Billy went away, lugging a heart of lead in his breast.
Kathleen stared after him and gave a hard, wringing motion of her hands. She had done what many women do daily; the thing is common and sensible and universally commended; but in her own eyes, the draggled trollop of the pavements was neither better nor worse than she.
At the entrance of the next walkway Billy encountered
Kennaston—alone and in the most ebulliently mirthful of humours.
But we had left Mr. Kennaston, I think, in company with Miss Hugonin, at the precise moment she inquired of him whether it were not the strangest thing in the world—referring thereby to the sudden manner in which she had been disinherited.
The poet laughed and assented. Afterward, turning north from the front court, they descended past the shield-bearing griffins—and you may depend upon it that each shield is adorned with a bas-relief of the Eagle—that guard the broad stairway leading to the formal gardens of Selwoode. The gardens stretch northward to the confines of Peter Blagden’s estate of Gridlington; and for my part—unless it were that primitive garden that Adam lost—I can imagine no goodlier place.

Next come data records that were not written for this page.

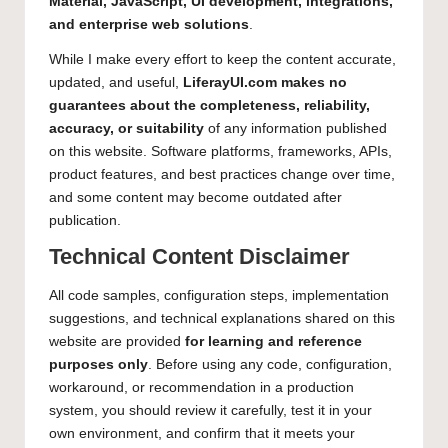
Material, JavaScript, UI development, integrations,
and enterprise web solutions
.
While I make every effort to keep the content accurate,
updated, and useful,
LiferayUI.com makes no
guarantees about the completeness, reliability,
accuracy, or suitability
of any information published
on this website. Software platforms, frameworks, APIs,
product features, and best practices change over time,
and some content may become outdated after
publication.
Technical Content Disclaimer
All code samples, configuration steps, implementation
suggestions, and technical explanations shared on this
website are provided
for learning and reference
purposes only
. Before using any code, configuration,
workaround, or recommendation in a production
system, you should review it carefully, test it in your
own environment, and confirm that it meets your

On this particular forenoon, however, neither Miss Hugonin nor Felix Kennaston had eyes for its comeliness; silently they braved the griffins, and in silence they skirted the fish-pond—silver-crinkling in the May morning—and passed through cloistral ilex-shadowed walks, and amphitheatres of green velvet, and terraces ample and mellow in the sunlight, silently. The trees pelted them with blossoms; pedestaled in leafy recesses, Satyrs grinned at them apishly, and the arrows of divers pot-bellied Cupids threatened them, and Fauns piped for them ditties of no tone; the birds were about shrill avocations overhead, and everywhere the heatless, odourful air was a caress; but for all this, Miss Hugonin and Mr. Kennaston were silent and very fidgetty.
Margaret was hatless—and the glory of the eminently sensible spring sun appeared to centre in her hair—and violet-clad; and the gown, like most of her gowns, was all tiny tucks and frills and flounces, diapered with semi-transparencies—unsubstantial, foam-like, mere violet froth. As she came starry-eyed through the gardens, the impudent wind trifling with her hair, I protest she might have been some lady of Oberon’s court stolen out of Elfland to bedevil us poor mortals, with only a moonbeam for the changeable heart of her, and for raiment a violet shadow spirited from the under side of some big, fleecy cloud.